Notably the recovery in forward-dated WTI prices has been much less dramatic. The sixth-month contract is up 55% from late April, and year-ahead futures have climbed just 34% over the same period to just under $40/b.

S&P Global Platts Analytics estimates in the Delaware portion of the Permian Basin, 33% of new wells would be profitable at $30/b WTI. In the Bakken, just 4% of new wells would be profitable.

OIL ACCOUNTS FOR MOST RIG LOSSES
The bulk of the decline in drilling activity in the week was again seen in oil-focused rigs, which dipped 17 to 206, while the number of active gas-focused rigs fell 5 to 105.

The total US oil and gas rig count has slid 63% from its most recent peak in early March, and is down over 70% from year-ago levels.

Rig counts declined in all major oil-focused basins. The Permian basin rig count slid 14 to 157, putting it 283 rigs lower than year-ago levels, while the number of rigs active in the Eagle Ford play dipped three to 14, down 72 on the year.

Drillers idled one rig each in the Denver-Julesburg and Williston basins, putting the total counts there down to seven and 12, respectively.

Rig counts in the gas-focused Haynesville basin continued to show signs of bottoming after climbing by one for a second straight week to 33. SCOOP-STACK operators added one rig for a total of 10.

The gas-focused Marcellus play shed one rig, leaving a total of 27 active, and rig counts in the Utica basin were steady on the week at 11.

SOME STICKING TO PLANS, BUT WATCHING MARKET
US oil major ConocoPhillips said at the RBC Capital Markets’ Global Energy and Power Conference this week that its June curtailments were proceeding as planned, RBC analysts Scott Hanold said. The company added that going forward, shut-in output will be evaluated month by month. ConocoPhillips had forecast 420,000 boe/d net curtailments for June.

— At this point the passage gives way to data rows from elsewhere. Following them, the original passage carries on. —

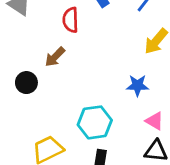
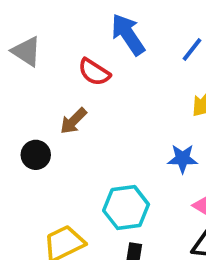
red semicircle: (71, 20) -> (94, 72), turned -55

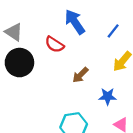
brown arrow: (73, 121) -> (80, 75), moved
black circle: (36, 155) -> (19, 63), moved, size x1.6

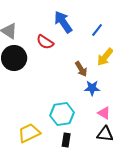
brown arrow: (80, 75) -> (81, 69), moved, turned -77

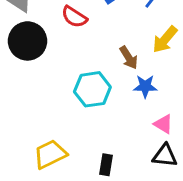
cyan hexagon: (62, 114) -> (92, 89), moved

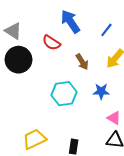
brown arrow: (129, 58) -> (82, 62), moved

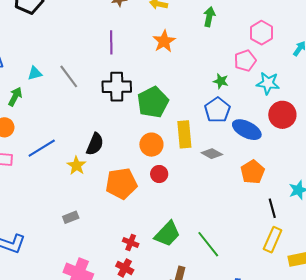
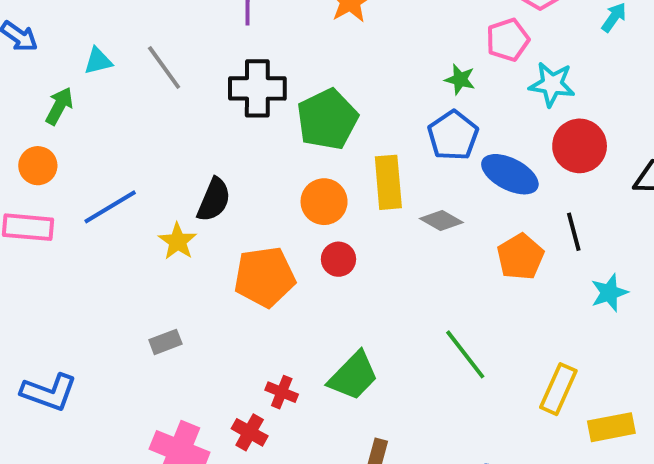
black line: (272, 208) -> (574, 232), moved
green line: (208, 244) -> (465, 354), moved
red cross: (125, 268) -> (250, 432), moved

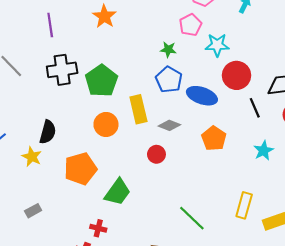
black line: (574, 232) -> (255, 108), moved
red circle: (338, 259) -> (156, 154), moved
green line: (465, 354) -> (192, 218), moved
green trapezoid: (353, 376) -> (117, 192), moved

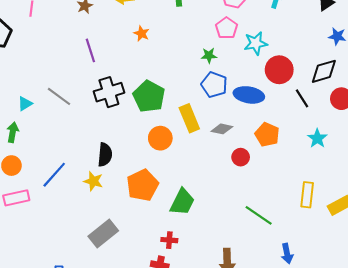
orange star: (104, 16) -> (142, 33), size x0.7
red circle: (156, 154) -> (241, 157), moved
gray rectangle: (33, 211) -> (103, 233), size x1.8

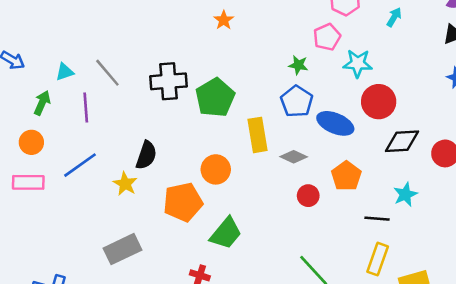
purple line: (90, 50) -> (86, 108), moved
black diamond: (324, 71) -> (402, 141), moved
black line: (302, 98) -> (377, 219), moved, turned -66
orange circle: (160, 138) -> (216, 169), moved

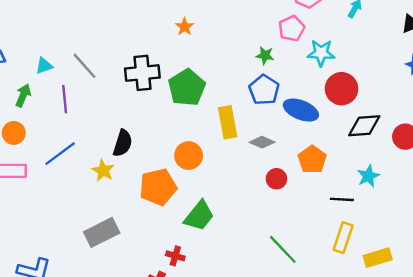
orange star: (224, 20) -> (185, 27), moved

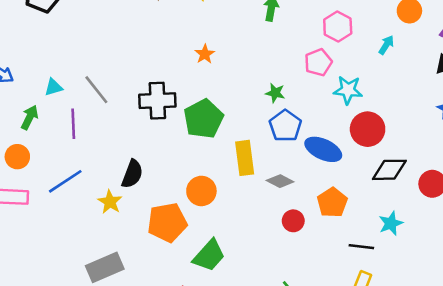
green star: (265, 55) -> (275, 93), moved

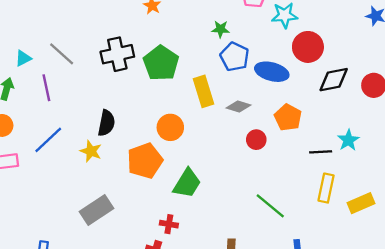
cyan star: (391, 223) -> (348, 140), moved

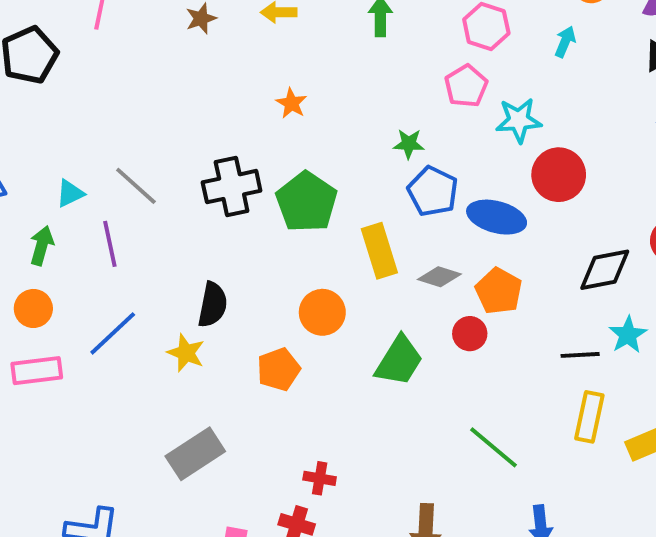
black diamond: (334, 80) -> (605, 270), moved
orange pentagon: (288, 117) -> (499, 291), moved
orange pentagon: (145, 161) -> (279, 369), size x0.7
green trapezoid: (187, 183) -> (399, 361), moved

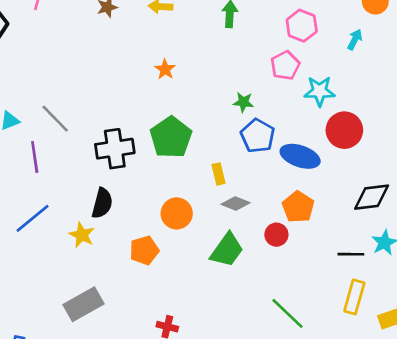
black cross: (232, 187) -> (115, 149), moved
yellow rectangle: (379, 251) -> (219, 174), size x0.6
gray diamond: (439, 277) -> (235, 203), moved

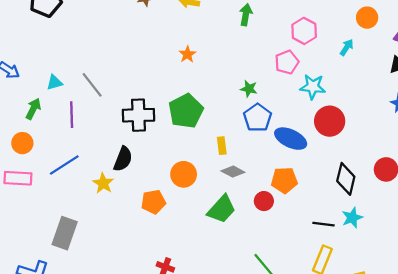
black diamond: (372, 197) -> (346, 179), turned -76
orange pentagon: (298, 207) -> (284, 180), turned 30
gray rectangle: (84, 304) -> (65, 233), moved, turned -48

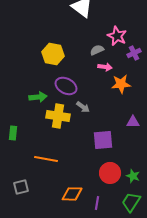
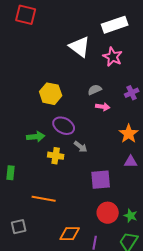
pink star: (117, 36) -> (113, 57), moved
orange star: (121, 84) -> (129, 134), moved, turned -30
yellow cross: (58, 116) -> (56, 156), size x0.7

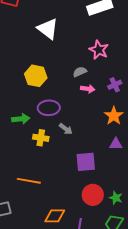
white triangle: (80, 47) -> (48, 29), moved
pink star: (113, 57) -> (99, 50), moved
purple cross: (132, 93) -> (115, 85), moved
purple ellipse: (64, 126) -> (49, 108), turned -30

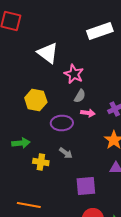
pink star: (99, 50) -> (74, 74), moved
gray semicircle: (80, 72) -> (80, 96), turned 144
purple ellipse: (49, 108) -> (62, 123), moved

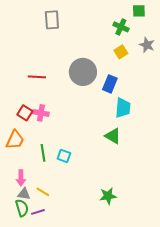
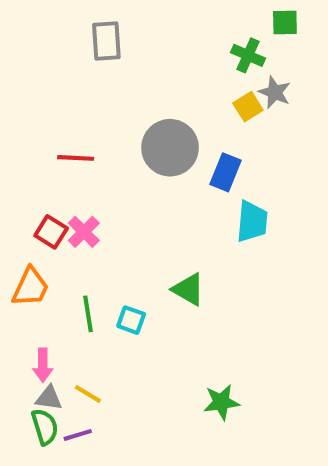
gray star: (147, 45) -> (275, 92), moved
pink cross: (41, 113) -> (84, 232), turned 35
green triangle: (113, 136) -> (188, 289), moved

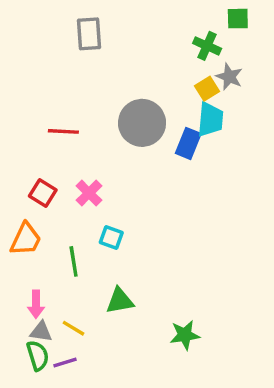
cyan trapezoid: (252, 222) -> (210, 119), moved
pink cross: (84, 232) -> (89, 193), moved
green triangle: (188, 289) -> (120, 301), moved, turned -40
cyan square: (131, 320) -> (111, 238), moved

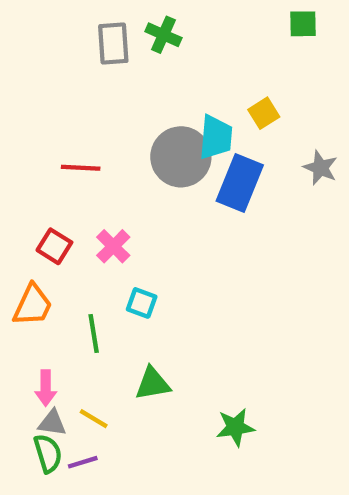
green cross: (207, 46) -> (163, 35), moved
gray star: (229, 77) -> (320, 168), moved
cyan trapezoid: (210, 119) -> (216, 137), moved
blue rectangle: (188, 143) -> (240, 183), size x1.4

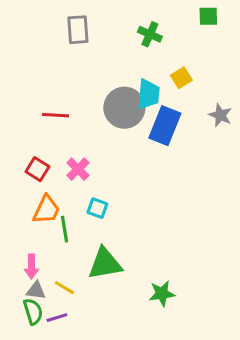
green cross: (163, 35) -> (150, 34), moved
orange trapezoid: (33, 305) -> (46, 210), moved
green triangle: (153, 384) -> (105, 264), size x1.4

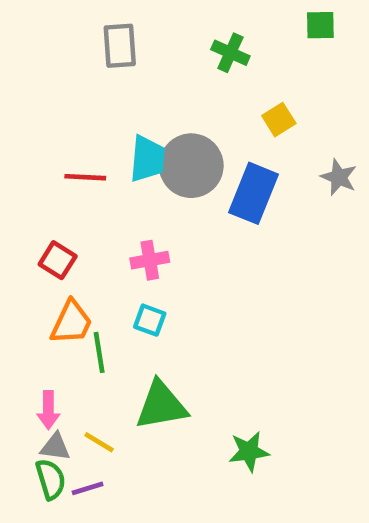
cyan trapezoid: (148, 94) -> (147, 159), moved
pink cross: (78, 169) -> (150, 260), moved, turned 35

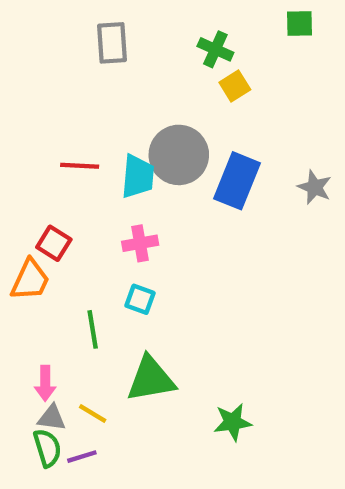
yellow square: (279, 120) -> (235, 86), moved
cyan trapezoid: (147, 159) -> (138, 176), moved
gray star: (339, 177) -> (315, 187), moved
orange trapezoid: (71, 322) -> (30, 280), moved

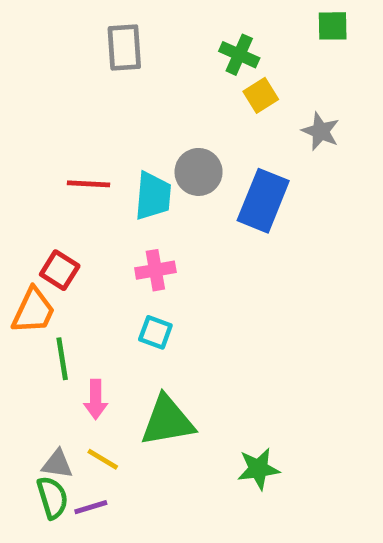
gray circle: (179, 155) -> (199, 172), size x0.7
gray star: (315, 187) -> (321, 131), moved
green line: (93, 329) -> (62, 359), moved
pink arrow: (45, 383) -> (96, 399), moved

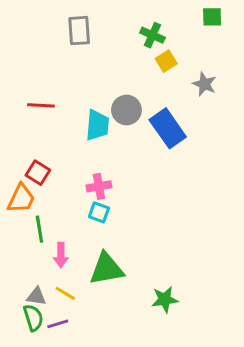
red line: (88, 184) -> (41, 105), moved
blue rectangle: (263, 201) -> (168, 128), turned -57
pink cross: (155, 270) -> (99, 186), moved

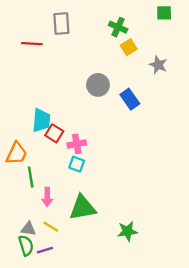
red line: (41, 105) -> (32, 44), moved
cyan trapezoid: (97, 125) -> (41, 120), moved
blue rectangle: (168, 128) -> (130, 99), size x0.7
red square: (38, 173) -> (54, 133), moved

Matador Resources will likewise continue with plans to curtail 10%-15% of 71,200 boe/d first-quarter production for June in the western Permian and Eagle Ford Shale basins, Hanold said. And Devon Energy is continuing with plans to cut output by 20,000 boe/d, half of it oil.

Still, prospects for a near-term reversal in output declines are good, Tudor Pickering Holt said.

The rally in crude, improving differentials, and a collapse in contango are “checking all the right boxes” for US upstream operators to reverse shut-in production in June.

“Once production reverses, and assuming WTI is in the $30/b-$40/b range, we would expect upstream producers to start to layer in some incremental completion activity starting in July, although we sense investors may rather the industry wait a bit longer to allow fundamentals to firm further,” the bank said.